Okay, I thought I wanted to try something new, making my blog a little more relevant for those who don’t find the nerdy studies of religion interesting. I still want to keep the Jewish twist, as well as the focus on religion, so I was thinking about making a news-update on what’s going on in the Jewish religious world. The first post though is not so connected to religion, as it is to the political changes around in the world. Just needed to write a little about it.
Changes are happening around the world, not only in the Arab world but certainly also in Europe. These changes probably don’t come as any news for most, considering that we are talking about Tunesia, Greek, and Hungary, or at least these are the countries that will be focused upon a little here.
Greek is in tumult, something it has been almost since the financial crisis broke out some years ago. The country is moving towards an election, and not all parties are equally democratic and embracing in their world view. Take for example the party “Golden Dawn,” considered neo-Nazi and has such wonderful points on their charter as the exclusion of “non-Aryans” from their party. The lack of democratic thought in this should be obvious, it doesn’t matter whether you agree in their views or not, you’re simply excluded alone based on an outdated belief in human races.
In Hungary a political party called Jobbik, which is anti-Jewish and anti-Gypsy, entered the Hungarian parliament already two years ago. And having the country being in a situation where people want scapegoats, the party certainly is doing its best to point out who they believe is the cause of the bad financial situation. Yes, you guessed it, the Jews.

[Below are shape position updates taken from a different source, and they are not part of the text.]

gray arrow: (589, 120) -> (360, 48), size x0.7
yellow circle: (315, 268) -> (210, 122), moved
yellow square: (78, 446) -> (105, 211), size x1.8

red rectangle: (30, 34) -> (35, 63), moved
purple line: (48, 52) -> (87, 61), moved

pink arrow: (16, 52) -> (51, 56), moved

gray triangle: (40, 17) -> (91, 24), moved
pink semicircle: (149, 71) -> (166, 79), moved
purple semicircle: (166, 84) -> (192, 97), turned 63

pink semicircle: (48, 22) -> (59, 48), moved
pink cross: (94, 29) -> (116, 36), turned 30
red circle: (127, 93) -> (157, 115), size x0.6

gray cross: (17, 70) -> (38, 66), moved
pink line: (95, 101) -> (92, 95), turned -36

Tunisia is a different chapter, having gone through its changes not based on the finance crisis, but rather, well, the Arab world’s crisis of dictators. And as such the picture is also different, but still rather unsure when it comes to the Jews. The around 1,000 Jews who are living in Tunisia seem positive, though cautious, believing and hoping that the changes will be for the best. The Tunisian tourist minister, Elyes Fakhfakh, has done his to make the Jews feel at least a little more secure, appearing to the feast which is part of the Lag Ba’Omer, showing his positive attitude to the Jews’ role in Tunisia. But yet some recent incidents have done theirs to put emphasis on the unsure position of the Jews, as the vandalizing of Christian and Jewish cemeteries some time ago, as well s the thought of Islamists running the country doesn’t make the Jews feel any more secure.

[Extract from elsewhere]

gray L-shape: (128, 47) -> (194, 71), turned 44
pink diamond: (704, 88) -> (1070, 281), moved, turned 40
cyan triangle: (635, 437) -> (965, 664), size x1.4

Jews around the world are worried, not only in the mentioned countries. Though some people, of obscure reasons, attempt to deny the extent of the problem, the Jews in Malmo are leaving. On the other side of Øresund, the strait between Denmark and Sweden, the Jews of Copenhagen also feels the growing radical tendencies. I could mention a lot of places in Europe, having Jews being singled out not only on the streets, but also in other places such as university campuses.

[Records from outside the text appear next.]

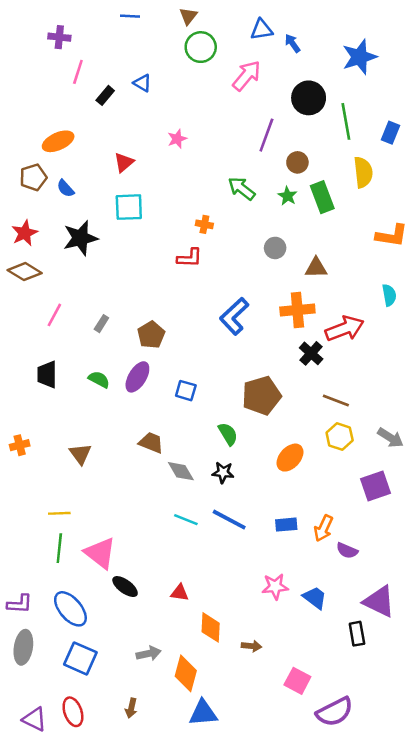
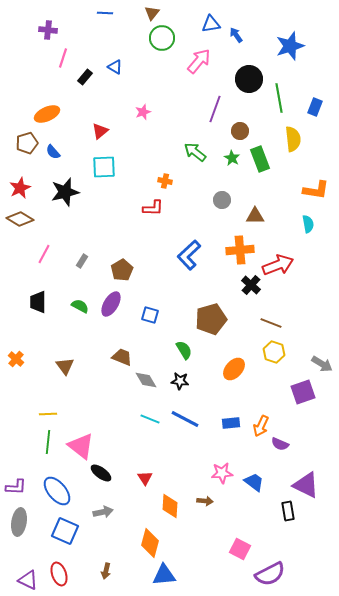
cyan semicircle: (389, 295) -> (308, 224), moved
gray arrow: (390, 438) -> (322, 364), moved
orange cross: (20, 445) -> (16, 359), turned -35
red triangle: (180, 593) -> (145, 478), turned 49
brown arrow: (252, 646) -> (205, 501), moved
gray arrow: (149, 654) -> (103, 512), moved

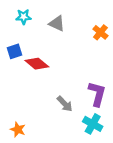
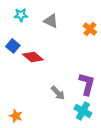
blue square: (15, 51) -> (13, 46), turned -32

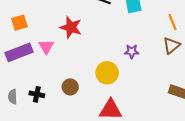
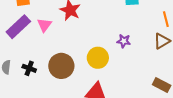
purple rectangle: (19, 52) -> (18, 27), turned -30
brown circle: (70, 87) -> (61, 66), size x1.6

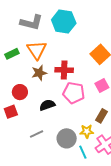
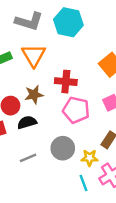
brown star: (39, 73) -> (34, 95), moved
black semicircle: (47, 105) -> (27, 122), moved
gray circle: (67, 138) -> (63, 148), moved

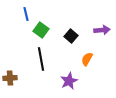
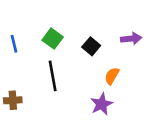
blue line: (26, 14) -> (14, 44), moved
purple star: (69, 81) -> (102, 104), moved

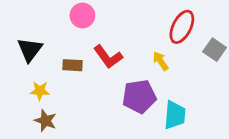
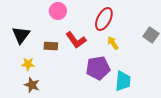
red ellipse: (182, 27) -> (104, 19), moved

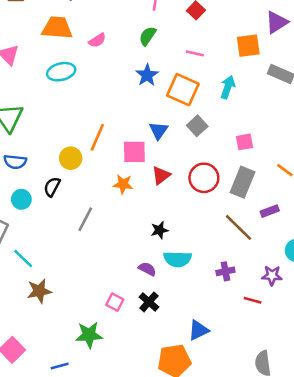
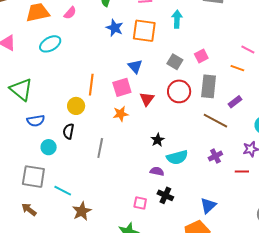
gray square: (197, 126) -> (175, 62), moved

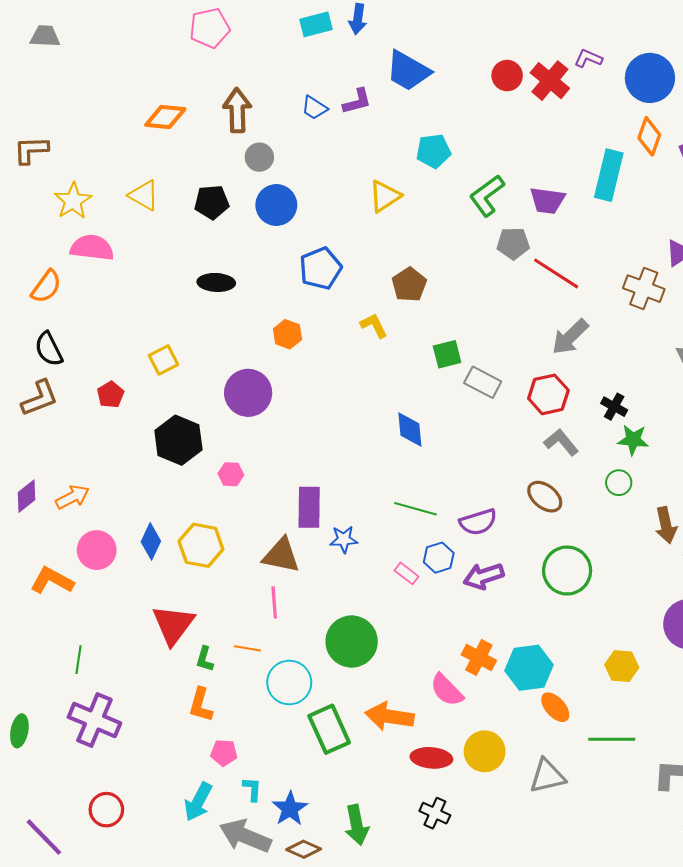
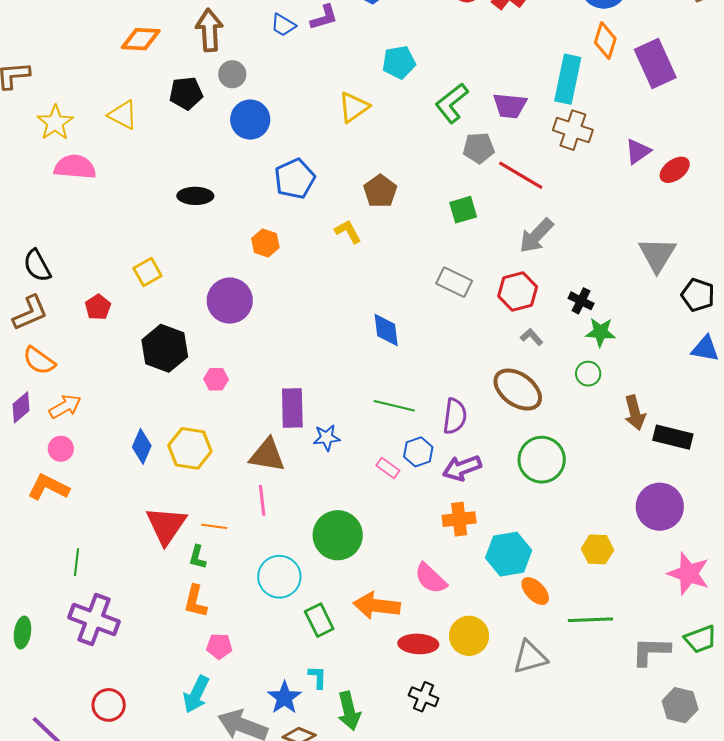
black pentagon: (212, 202) -> (186, 93), moved
orange semicircle: (46, 287) -> (39, 361), moved, turned 92
brown cross: (644, 289) -> (573, 130), moved
green square: (447, 354) -> (463, 210), moved
gray L-shape: (561, 442) -> (532, 337), size x0.7
brown ellipse: (545, 497) -> (518, 390), size x1.4
purple semicircle: (478, 522) -> (455, 416), turned -63
pink circle: (97, 550) -> (61, 449), moved, size x0.7
orange line: (247, 648) -> (214, 526), moved
orange cross: (479, 658) -> (459, 519), moved, turned -32
green rectangle: (329, 729) -> (319, 620), size x0.7
cyan L-shape: (252, 789) -> (318, 677), moved

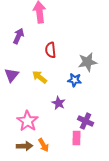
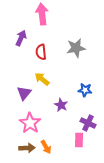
red semicircle: (51, 50) -> (41, 52), moved
gray star: (88, 62) -> (76, 48), moved
purple triangle: (12, 75) -> (24, 93), moved
blue star: (75, 80) -> (85, 90), moved

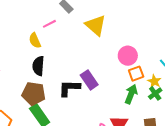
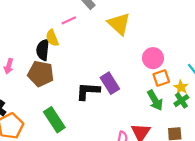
black semicircle: (38, 66) -> (43, 50), moved
brown pentagon: (34, 94) -> (41, 74), moved
green arrow: (131, 94) -> (155, 100), turned 126

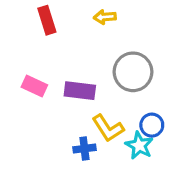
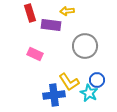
pink rectangle: (34, 86) -> (35, 54), moved
purple rectangle: (80, 91) -> (51, 25), moved
blue cross: (84, 149) -> (54, 95), size x1.5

I do want to be positive, but I don’t think the situation will change for the better, at least not before it has become worse. It is natural that crises strengthen radicalism, that we have seen time and time again through history. Apparently it is also very natural that that has to come out through hatred directed against minorities, especially Jews and Gypsies (in Europe), nothing new there. When it comes to Europe I certainly am pessimistic.
When it comes to the Arab world, on the other hand, I might not be outright optimistic, but I’m certainly more curious as to what will be. Europe does have a long history of antisemitism, while the Arab world might have presented the world for harsh degrees on Jews, but nothing like European antisemitism. I’m wondering what will happen within the next ten to twenty years, hopefully a better and more wise world will appear. But I fear what will be in the meantime.